Thursday, September 4, 2008

Musings: The Unseen

I’m off this morning to cover the hearing on the motion to stop construction of a house over the Naue burials. The proceedings are now entering the third day, with plaintiff Jeff Chandler on the stand.

I missed yesterday’s hearing because I had to work, but Burial Council members Presley Wann and Barbara Say testified, along with cultural expert Kai Markel from Office of Hawaiian Affairs.

One point that’s often made in discussing the construction of various buildings over burial sites are the supernatural events that frequently occur afterward. I mentioned this in a post last February when I noted:

Apparently some folks are getting spooked by the goings-on at the Waipouli condo resort, across from Safeway. I’d heard a few reports of unusual events, and then Brian at the post office, who always asks what I’m working on, suggested yesterday I might want to write about how the place is haunted.

He said he’d been hearing stories of doors opening and closing in the night, furniture moving around by itself, strange noises. “But it might get some people upset at you,” he cautioned.

“Well,” I responded, “other people already got pretty upset when they dug up all those bones at the site and built those condos.


Then on Tuesday, a reader left this comment on that post:

i just returned from a stay at waipouli resort over the labor day weekend and had a strange experience. my stay on friday and saturday night were uneventful, but on sunday night i believe i had a visit from a spirit. i returned from dinner around 9pm and got ready for bed. i put my earrings that i had been wearing that night on the desk next to the bed. i was watching tv and kept hearing clinking noises coming from the kitchen. i was spooked so i turned on the living room light to keep a light on all night. i had strange nightmares all night long. the next morning after showering, i went to the desk to put on my earrings and one earring was snapped broken. the earrings themselves were still on the desk but the wires had been detached from the earrings and were on the floor under the desk. i gathered up the wires and one small piece of metal that i thought came from my earring and flew home to oahu. upon examining my earrings, i realized the small piece of metal i had picked up was not from my earring and was probably from someone else's earring. i think the spirit that visits this particular room has a thing about earrings. i had no idea about spirits at waipouli until i got home and searched the internet and came upon your article.

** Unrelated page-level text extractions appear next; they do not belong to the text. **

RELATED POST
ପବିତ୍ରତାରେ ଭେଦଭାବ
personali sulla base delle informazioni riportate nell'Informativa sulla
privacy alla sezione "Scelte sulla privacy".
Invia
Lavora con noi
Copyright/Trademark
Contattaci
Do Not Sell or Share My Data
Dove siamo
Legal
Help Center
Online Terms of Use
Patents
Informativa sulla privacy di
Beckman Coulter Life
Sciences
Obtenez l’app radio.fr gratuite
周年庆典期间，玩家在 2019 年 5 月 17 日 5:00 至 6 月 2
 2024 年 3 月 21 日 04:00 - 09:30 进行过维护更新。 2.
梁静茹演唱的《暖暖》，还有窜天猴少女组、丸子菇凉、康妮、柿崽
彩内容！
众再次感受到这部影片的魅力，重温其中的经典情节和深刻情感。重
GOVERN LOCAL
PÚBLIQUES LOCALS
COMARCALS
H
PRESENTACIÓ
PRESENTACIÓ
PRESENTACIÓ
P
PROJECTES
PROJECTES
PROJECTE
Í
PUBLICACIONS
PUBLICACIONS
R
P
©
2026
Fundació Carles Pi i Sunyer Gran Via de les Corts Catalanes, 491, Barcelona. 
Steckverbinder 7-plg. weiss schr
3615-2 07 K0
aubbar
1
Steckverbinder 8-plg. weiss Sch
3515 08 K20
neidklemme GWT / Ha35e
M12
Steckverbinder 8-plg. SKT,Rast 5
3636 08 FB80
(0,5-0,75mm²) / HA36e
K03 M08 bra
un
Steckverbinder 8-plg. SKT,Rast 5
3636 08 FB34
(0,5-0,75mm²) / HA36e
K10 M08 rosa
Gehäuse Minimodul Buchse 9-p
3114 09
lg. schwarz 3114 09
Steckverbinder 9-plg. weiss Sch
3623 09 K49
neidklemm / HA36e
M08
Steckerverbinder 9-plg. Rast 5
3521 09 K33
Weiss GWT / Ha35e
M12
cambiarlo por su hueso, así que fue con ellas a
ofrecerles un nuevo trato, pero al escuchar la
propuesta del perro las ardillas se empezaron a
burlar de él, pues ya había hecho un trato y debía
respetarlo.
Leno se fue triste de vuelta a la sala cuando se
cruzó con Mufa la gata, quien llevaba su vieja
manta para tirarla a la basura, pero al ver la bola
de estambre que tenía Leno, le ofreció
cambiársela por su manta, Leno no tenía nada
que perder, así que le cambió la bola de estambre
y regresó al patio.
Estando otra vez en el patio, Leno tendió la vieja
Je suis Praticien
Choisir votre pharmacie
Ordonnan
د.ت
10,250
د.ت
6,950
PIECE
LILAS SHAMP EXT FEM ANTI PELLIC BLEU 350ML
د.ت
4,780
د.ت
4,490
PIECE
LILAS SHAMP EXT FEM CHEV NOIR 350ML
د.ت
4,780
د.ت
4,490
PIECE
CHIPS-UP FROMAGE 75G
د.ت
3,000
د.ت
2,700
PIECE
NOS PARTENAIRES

But then, I'm sure Joe Brescia, who is trying to build the Naue house, doesn't believe in all that stuff. And given his track record as a speculator on Kauai, he won't be staying at the house, anyway.

6 comments:

Anonymous said...

"You moved the gravestones but you left the people! Why? Why?!"
-- Poltergeist, 1982

Regardless of one's personal view of the avowed spirit world -- serious or sneering, atheist or priest -- it is universally regarded as an improper place to piss.

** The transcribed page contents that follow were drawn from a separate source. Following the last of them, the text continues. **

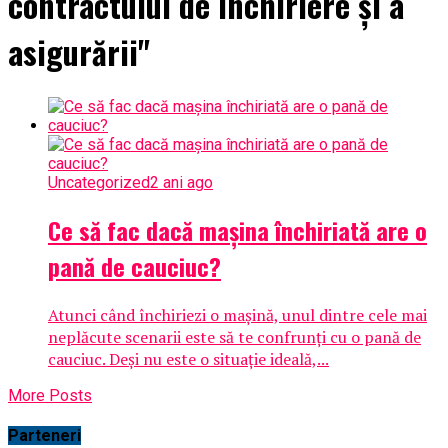
contractului de închiriere și a
asigurării"
Uncategorized
2 ani ago
Ce să fac dacă mașina închiriată are o
pană de cauciuc?
Atunci când închiriezi o mașină, unul dintre cele mai
neplăcute scenarii este să te confrunți cu o pană de
cauciuc. Deși nu este o situație ideală,...
More Posts
Parteneri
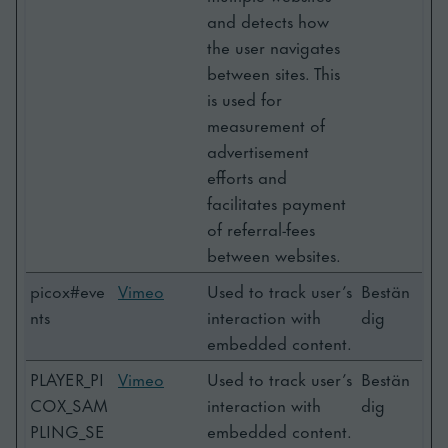
and detects how
the user navigates
between sites. This
is used for
measurement of
advertisement
efforts and
facilitates payment
of referral-fees
between websites.
picox#eve
Vimeo
Used to track user’s
Bestän
nts
interaction with
dig
embedded content.
PLAYER_PI
Vimeo
Used to track user’s
Bestän
COX_SAM
interaction with
dig
PLING_SE
embedded content.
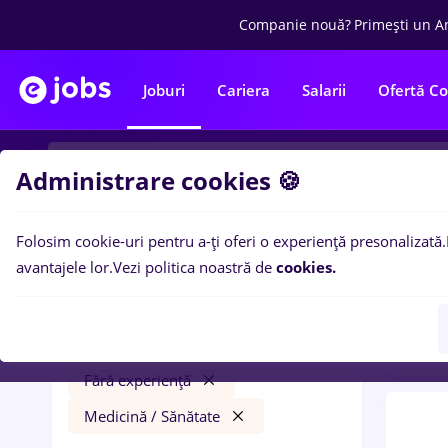
Companie nouă?
Primești un A
Joburi
Cariera
Salarii
Ofertă C
Administrare cookies 🍪
Folosim cookie-uri pentru a-ți oferi o experiență presonalizată.
0
loc
Filtre
avantajele lor.
Vezi politica noastră de
cookies.
expe
vertiv
Străinătate
Part time
Student
Fără experiență
Medicină / Sănătate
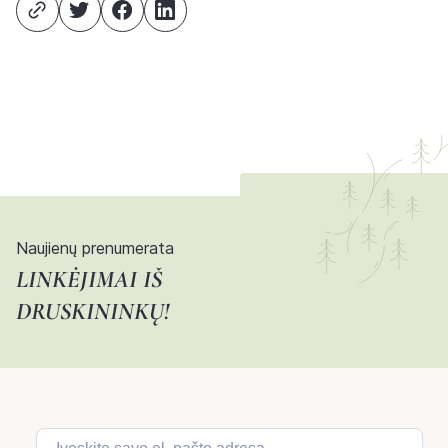
Naujienų prenumerata
LINKĖJIMAI IŠ
DRUSKININKŲ!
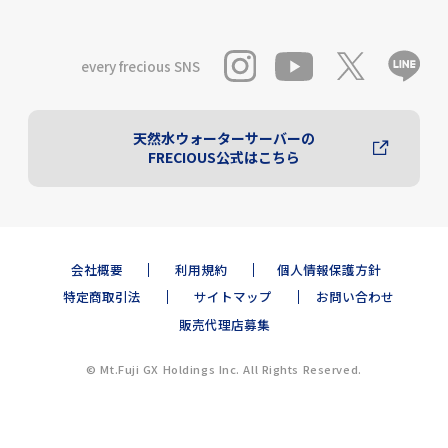
every frecious SNS
天然水ウォーターサーバーの
FRECIOUS公式はこちら
会社概要
利用規約
個人情報保護方針
特定商取引法
サイトマップ
お問い合わせ
販売代理店募集
© Mt.Fuji GX Holdings Inc. All Rights Reserved.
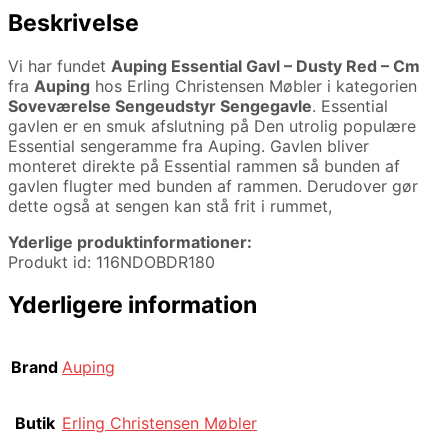
Beskrivelse
Vi har fundet
Auping Essential Gavl – Dusty Red – Cm
fra
Auping
hos Erling Christensen Møbler i kategorien
Soveværelse Sengeudstyr Sengegavle
. Essential
gavlen er en smuk afslutning på Den utrolig populære
Essential sengeramme fra Auping. Gavlen bliver
monteret direkte på Essential rammen så bunden af
gavlen flugter med bunden af rammen. Derudover gør
dette også at sengen kan stå frit i rummet,
Yderlige produktinformationer:
Produkt id: 116NDOBDR180
Yderligere information
Brand
Auping
Butik
Erling Christensen Møbler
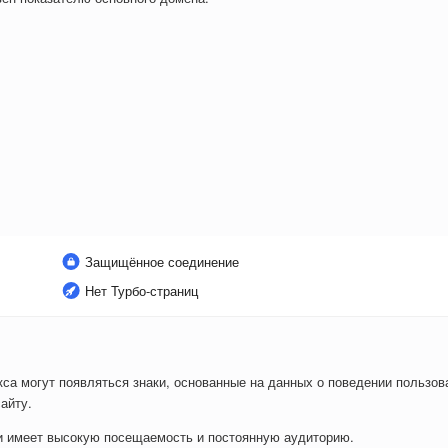
Защищённое соединение
Нет Турбо-страниц
са могут появляться знаки, основанные на данных о поведении пользова
айту.
ли имеет высокую посещаемость и постоянную аудиторию.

Legal games that give permission to trash the bones of people we revere, in the name of property rights and in the pursuit of personal profit, are simply wrong.

And in some small corner of our materialistic hearts, everyone knows it.

Larry said...

When I was a kid we used to rent a bungalow on Far Rockaway beach in New York for several summers in a row.

A couple of blocks down there had been some kind of coverup involving someone dying in another bungalow and no one ever found to be responsible. I probably didn't understand then what it was about and don't remember now.

Part of it was that I think some people felt the occupant of the house (owner or renter, I don't remember) had something to do with it.

In any case, as soon as the sun set, people walking by on the beach would moan as they passed that street. Hey, it's a free country, people can moan if they want to.

Later that summer the bungalow was closed up and locked. By the time we left to go back to school some of the windows had been broken and it was beginning to decline.

So there's nothing saying that the house at Naue will ever be sold. Who would want a house with people moaning as they pass by all the time.

Not that I would suggest anything, of course.

Anonymous said...

Maybe....one way of discouraging more of this type of disrespectful building.....would be to list the addresses of all the places that have been build upon Iwi in a book about "Hawaiian Spirits" so tourists can learn about what is happening to the island, do not patronize these places but instead visit these places persona non grata.

Dr. Freddy

Anonymous said...

There would be no place to stay except the Tip Top.
All the houses built on sand would be suspect.
Plus, we couldn't drive through Kapa'a as there are burials under the roads.

Anonymous said...

No, maybe Mr. Brescia won't be living in that house but when he sells it, he is supposed to fully disclose that the house sits on grave sites. He is supposed to also disclose if it might be haunted. He should be finding out soon enough even before the house is pau whether it is haunted. Can't wait to hear all those spooky stories. Josephine

Anonymous said...

In pristine valleys and on tropical beaches, in mountains sacred to people and tundra sacred only to birds, if someone wants it, they'll find a way to dig it up, rip it out and consume it -- for cash.

Gold mines or graveyards, they'll gobble it down to fatten the already bloated gut of their bank accounts. Hungry? Eat. You can never have enough.

And people say cannibalism is a thing of the past.